Trancou-se no laboratório da escola e, motivado pela revista pornográfica, ejaculou sob a lente do microscópio. Curioso, pôs-se a observar no líquido seminal a multidão de criaturinhas que nadavam afoitamente. Admirou-se. Todas vieram dele. Pensamento óbvio, do qual adveio outro: na verdade, os espermatozóides eram ele. Sim, todos eram ele, multiplicado aos milhões.
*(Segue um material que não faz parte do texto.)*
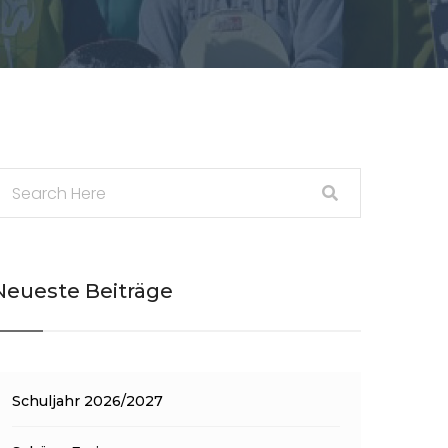
Neueste Beiträge
Schuljahr 2026/2027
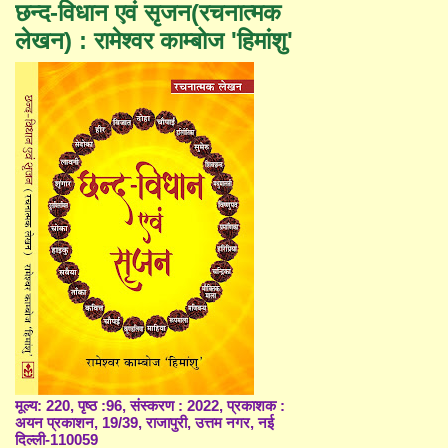
छन्द-विधान एवं सृजन(रचनात्मक
लेखन) : रामेश्वर काम्बोज 'हिमांशु'
मूल्य: 220, पृष्ठ :96, संस्करण : 2022, प्रकाशक :
अयन प्रकाशन, 19/39, राजापुरी, उत्तम नगर, नई
दिल्ली-110059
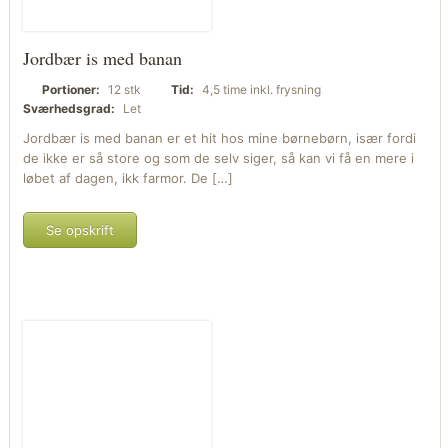
Jordbær is med banan
Portioner:
12 stk
Tid:
4,5 time inkl. frysning
Sværhedsgrad:
Let
Jordbær is med banan er et hit hos mine børnebørn, især fordi
de ikke er så store og som de selv siger, så kan vi få en mere i
løbet af dagen, ikk farmor. De […]
Se opskrift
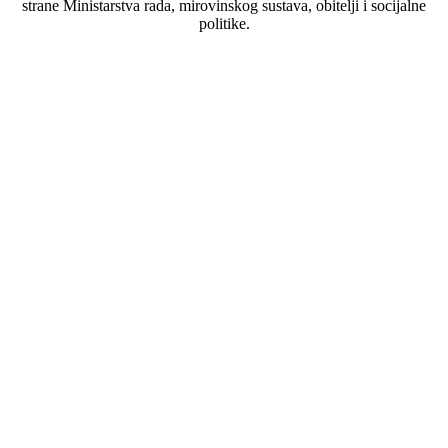
strane Ministarstva rada, mirovinskog sustava, obitelji i socijalne
politike.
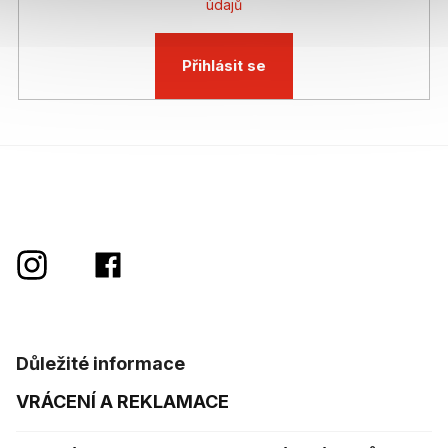
údajů
Přihlásit se
Důležité informace
VRÁCENÍ A REKLAMACE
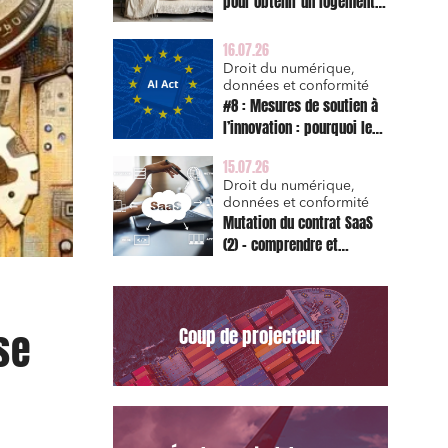
pour obtenir un logement
décent et prescription
triennale de l’action en
16.07.26
réparation
Droit du numérique,
données et conformité
#8 : Mesures de soutien à
l’innovation : pourquoi le
bac à sable réglementaire
15.07.26
est d’abord un sujet de
Droit du numérique,
risque juridique
données et conformité
Mutation du contrat SaaS
(2) – comprendre et
appliquer les clauses
types de la Commission
pour le Data Act
se
Coup de projecteur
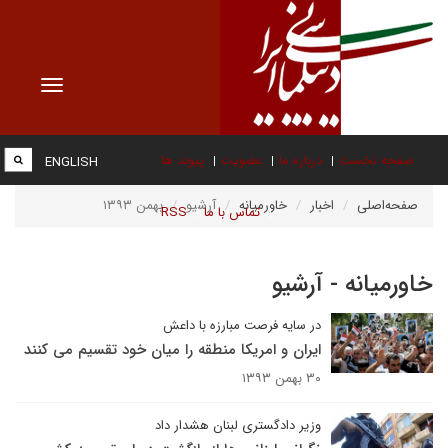
Toggle
vigation
صفحه نخست
درباره ما
عضویت
پیوند ها
ENGLISH
صفحه‌اصلی
اخبار
خاورمیانه
آرشیو
بهمن ۱۳۹۳
تماس با ما
RSS
خاورمیانه - آرشیو
در سایه فرصت مبارزه با داعش
ایران و امریکا منطقه را میان خود تقسیم می کنند
۳۰ بهمن ۱۳۹۳
وزیر دادگستری لبنان هشدار داد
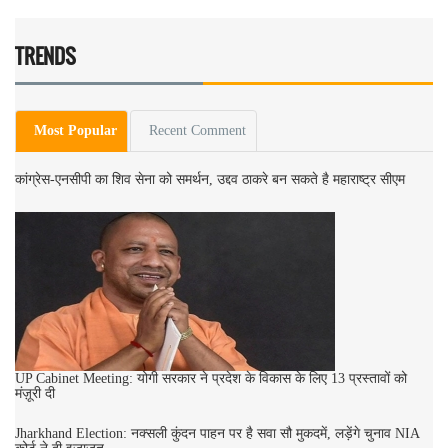
TRENDS
Most Popular
Recent Comment
कांग्रेस-एनसीपी का शिव सेना को समर्थन, उद्दव ठाकरे बन सकते है महाराष्ट्र सीएम
UP Cabinet Meeting: योगी सरकार ने प्रदेश के विकास के लिए 13 प्रस्तावों को
मंज़ूरी दी
Jharkhand Election: नक्सली कुंदन पाहन पर है सवा सौ मुकदमें, लड़ेंगे चुनाव NIA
Daí lhe veio a revelação. “Talvez Deus nos veja assim”, pensou. “Somos Ele. Todos nós. Ele, multiplicado aos biliões.”

wilson gorj 






Na noite em que fiz 35 anos sonhei que estava diante de um espelho e que esse me devolvia um reflexo envelhecido: algumas rugas, muitos fios grisalhos. Tinha eu 53 anos. Toquei no espelho. A superfície recebeu meu toque com a liquidez de uma poça. Sumiram os dedos, a mão. O braço inteiro. Fui tragado para dentro dentro do espelho. Mal abri os olhos e me vi no mesmo lugar, ou melhor, do outro lado, onde tudo era igual a antes, mas de forma deslocada: o que era esquerdo tornara-se direito, e vice-versa. Olhei novamente para o espelho. A imagem refletida aparentava os meus 35 anos vividos. Tornei a tocar o meu reflexo. A superfície dura, fria. Impenetrável. Notei meus dedos envelhecidos. Como todo o resto em mim, 18 anos mais velho.

Por gORj





REVERTERE AD LOCUM TUUM

Por determinação do falecido, a viúva cremara-lhe o corpo e encomendara um caixão.

Parentes distantes e uns poucos colegas de trabalho compareceram ao velório sem, no entanto, suspeitarem da fraude: no lugar do defunto, o caixão comportava apenas sacos de areia.

Atendendo, ainda, à outra extravagância póstuma, a viúva fez um bom café, e o serviu a todos.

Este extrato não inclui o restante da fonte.